EXERCISE —
Each line from the start of the records through the line containing "やクラウド移行が進む現代において、従来の境界型セキュリテ" is to be transcribed exactly, and no other line is to be included.

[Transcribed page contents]
*-*-*

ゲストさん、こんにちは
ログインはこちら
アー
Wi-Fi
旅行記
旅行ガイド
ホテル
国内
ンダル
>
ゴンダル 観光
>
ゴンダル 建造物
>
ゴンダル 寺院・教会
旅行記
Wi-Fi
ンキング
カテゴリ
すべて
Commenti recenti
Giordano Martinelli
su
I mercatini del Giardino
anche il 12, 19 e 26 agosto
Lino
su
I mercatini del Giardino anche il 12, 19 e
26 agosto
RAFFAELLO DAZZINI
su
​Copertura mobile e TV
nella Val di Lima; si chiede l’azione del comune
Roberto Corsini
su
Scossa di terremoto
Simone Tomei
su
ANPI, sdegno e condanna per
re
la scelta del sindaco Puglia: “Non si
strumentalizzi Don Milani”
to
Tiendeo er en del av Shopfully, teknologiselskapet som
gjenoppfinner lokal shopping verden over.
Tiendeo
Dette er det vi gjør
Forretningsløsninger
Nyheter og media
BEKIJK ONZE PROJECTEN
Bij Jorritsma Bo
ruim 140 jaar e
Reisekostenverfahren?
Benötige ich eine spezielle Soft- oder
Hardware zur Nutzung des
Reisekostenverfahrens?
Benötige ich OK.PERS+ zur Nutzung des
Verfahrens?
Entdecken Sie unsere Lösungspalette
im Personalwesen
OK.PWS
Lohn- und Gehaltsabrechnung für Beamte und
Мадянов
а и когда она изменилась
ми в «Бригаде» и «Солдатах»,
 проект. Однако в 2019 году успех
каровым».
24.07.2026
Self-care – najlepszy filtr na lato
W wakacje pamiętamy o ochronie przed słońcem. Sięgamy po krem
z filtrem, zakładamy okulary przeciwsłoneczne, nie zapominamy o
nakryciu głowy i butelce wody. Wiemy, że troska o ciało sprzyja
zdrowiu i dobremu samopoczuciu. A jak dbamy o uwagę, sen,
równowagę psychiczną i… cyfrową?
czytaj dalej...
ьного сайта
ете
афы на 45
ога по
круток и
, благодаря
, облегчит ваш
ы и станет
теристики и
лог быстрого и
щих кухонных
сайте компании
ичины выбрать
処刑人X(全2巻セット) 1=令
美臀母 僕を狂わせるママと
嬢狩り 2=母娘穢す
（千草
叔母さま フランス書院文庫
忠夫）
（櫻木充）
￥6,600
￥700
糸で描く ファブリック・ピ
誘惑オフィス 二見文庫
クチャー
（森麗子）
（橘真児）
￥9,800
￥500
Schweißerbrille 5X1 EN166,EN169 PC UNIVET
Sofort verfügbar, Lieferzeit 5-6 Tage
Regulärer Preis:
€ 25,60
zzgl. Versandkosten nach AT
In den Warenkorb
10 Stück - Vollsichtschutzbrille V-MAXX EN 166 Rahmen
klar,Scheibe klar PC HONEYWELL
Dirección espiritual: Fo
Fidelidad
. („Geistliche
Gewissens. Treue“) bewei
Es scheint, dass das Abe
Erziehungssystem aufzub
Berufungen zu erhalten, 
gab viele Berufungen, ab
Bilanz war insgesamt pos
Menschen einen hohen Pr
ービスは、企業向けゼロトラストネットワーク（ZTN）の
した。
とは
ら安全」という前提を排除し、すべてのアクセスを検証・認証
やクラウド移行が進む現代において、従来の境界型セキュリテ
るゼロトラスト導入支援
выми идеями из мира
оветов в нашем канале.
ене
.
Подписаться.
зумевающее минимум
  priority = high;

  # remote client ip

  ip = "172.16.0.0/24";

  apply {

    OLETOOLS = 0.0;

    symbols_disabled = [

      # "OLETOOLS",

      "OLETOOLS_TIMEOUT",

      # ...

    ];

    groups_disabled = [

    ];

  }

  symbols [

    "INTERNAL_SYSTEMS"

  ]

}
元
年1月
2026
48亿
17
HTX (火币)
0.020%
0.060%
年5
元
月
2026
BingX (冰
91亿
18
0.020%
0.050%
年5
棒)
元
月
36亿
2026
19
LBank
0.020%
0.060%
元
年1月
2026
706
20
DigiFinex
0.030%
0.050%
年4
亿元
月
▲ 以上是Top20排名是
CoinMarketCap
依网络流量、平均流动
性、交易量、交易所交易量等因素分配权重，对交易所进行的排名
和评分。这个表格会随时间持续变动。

*-*-*

ANSWER SPACE —
ゲストさん、こんにちは
ログインはこちら
アー
Wi-Fi
旅行記
旅行ガイド
ホテル
国内
ンダル
>
ゴンダル 観光
>
ゴンダル 建造物
>
ゴンダル 寺院・教会
旅行記
Wi-Fi
ンキング
カテゴリ
すべて
Commenti recenti
Giordano Martinelli
su
I mercatini del Giardino
anche il 12, 19 e 26 agosto
Lino
su
I mercatini del Giardino anche il 12, 19 e
26 agosto
RAFFAELLO DAZZINI
su
​Copertura mobile e TV
nella Val di Lima; si chiede l’azione del comune
Roberto Corsini
su
Scossa di terremoto
Simone Tomei
su
ANPI, sdegno e condanna per
re
la scelta del sindaco Puglia: “Non si
strumentalizzi Don Milani”
to
Tiendeo er en del av Shopfully, teknologiselskapet som
gjenoppfinner lokal shopping verden over.
Tiendeo
Dette er det vi gjør
Forretningsløsninger
Nyheter og media
BEKIJK ONZE PROJECTEN
Bij Jorritsma Bo
ruim 140 jaar e
Reisekostenverfahren?
Benötige ich eine spezielle Soft- oder
Hardware zur Nutzung des
Reisekostenverfahrens?
Benötige ich OK.PERS+ zur Nutzung des
Verfahrens?
Entdecken Sie unsere Lösungspalette
im Personalwesen
OK.PWS
Lohn- und Gehaltsabrechnung für Beamte und
Мадянов
а и когда она изменилась
ми в «Бригаде» и «Солдатах»,
 проект. Однако в 2019 году успех
каровым».
24.07.2026
Self-care – najlepszy filtr na lato
W wakacje pamiętamy o ochronie przed słońcem. Sięgamy po krem
z filtrem, zakładamy okulary przeciwsłoneczne, nie zapominamy o
nakryciu głowy i butelce wody. Wiemy, że troska o ciało sprzyja
zdrowiu i dobremu samopoczuciu. A jak dbamy o uwagę, sen,
równowagę psychiczną i… cyfrową?
czytaj dalej...
ьного сайта
ете
афы на 45
ога по
круток и
, благодаря
, облегчит ваш
ы и станет
теристики и
лог быстрого и
щих кухонных
сайте компании
ичины выбрать
処刑人X(全2巻セット) 1=令
美臀母 僕を狂わせるママと
嬢狩り 2=母娘穢す
（千草
叔母さま フランス書院文庫
忠夫）
（櫻木充）
￥6,600
￥700
糸で描く ファブリック・ピ
誘惑オフィス 二見文庫
クチャー
（森麗子）
（橘真児）
￥9,800
￥500
Schweißerbrille 5X1 EN166,EN169 PC UNIVET
Sofort verfügbar, Lieferzeit 5-6 Tage
Regulärer Preis:
€ 25,60
zzgl. Versandkosten nach AT
In den Warenkorb
10 Stück - Vollsichtschutzbrille V-MAXX EN 166 Rahmen
klar,Scheibe klar PC HONEYWELL
Dirección espiritual: Fo
Fidelidad
. („Geistliche
Gewissens. Treue“) bewei
Es scheint, dass das Abe
Erziehungssystem aufzub
Berufungen zu erhalten, 
gab viele Berufungen, ab
Bilanz war insgesamt pos
Menschen einen hohen Pr
ービスは、企業向けゼロトラストネットワーク（ZTN）の
した。
とは
ら安全」という前提を排除し、すべてのアクセスを検証・認証
やクラウド移行が進む現代において、従来の境界型セキュリテ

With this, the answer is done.